On Thu, Apr 15, 2021 at 3:00 PM Johannes Thumshirn
<johannes.thumshirn@wdc.com> wrote:
>
> When a file gets deleted on a zoned file system, the space freed is not
> returned back into the block group's free space, but is migrated to
> zone_unusable.
>
> As this zone_unusable space is behind the current write pointer it is not
> possible to use it for new allocations.
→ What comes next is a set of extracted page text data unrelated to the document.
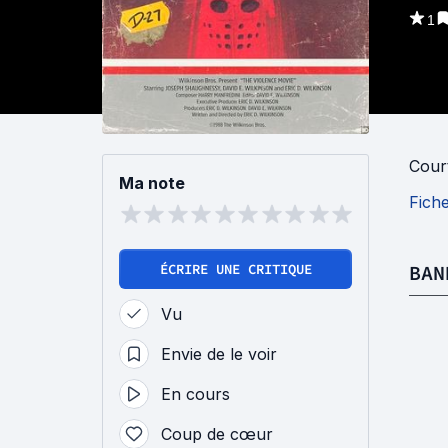
1
Cour
Ma note
Fich
ÉCRIRE UNE CRITIQUE
BAN
Vu
Envie de le voir
En cours
Coup de cœur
In the current implementation a
> zone is reset once all of the block group's space is accounted as zone
> unusable.
>
> This behaviour can lead to premature ENOSPC errors on a busy file system.
>
> Instead of only reclaiming the zone once it is completely unusable,
> kick off a reclaim job once the amount of unusable bytes exceeds a user
> configurable threshold between 51% and 100%. It can be set per mounted
> filesystem via the sysfs tunable bg_reclaim_threshold which is set to 75%
> per default.
>
> Similar to reclaiming unused block groups, these dirty block groups are
> added to a to_reclaim list and then on a transaction commit, the reclaim
> process is triggered but after we deleted unused block groups, which will
> free space for the relocation process.
>
> Signed-off-by: Johannes Thumshirn <johannes.thumshirn@wdc.com>
> ---
>  fs/btrfs/block-group.c       | 96 ++++++++++++++++++++++++++++++++++++
>  fs/btrfs/block-group.h       |  3 ++
>  fs/btrfs/ctree.h             |  6 +++
>  fs/btrfs/disk-io.c           | 13 +++++
>  fs/btrfs/free-space-cache.c  |  9 +++-
>  fs/btrfs/sysfs.c             | 35 +++++++++++++
>  fs/btrfs/volumes.c           |  2 +-
>  fs/btrfs/volumes.h           |  1 +
>  include/trace/events/btrfs.h | 12 +++++
>  9 files changed, 175 insertions(+), 2 deletions(-)
>
> diff --git a/fs/btrfs/block-group.c b/fs/btrfs/block-group.c
> index bbb5a6e170c7..3f06ea42c013 100644
> --- a/fs/btrfs/block-group.c
> +++ b/fs/btrfs/block-group.c
> @@ -1485,6 +1485,92 @@ void btrfs_mark_bg_unused(struct btrfs_block_group *bg)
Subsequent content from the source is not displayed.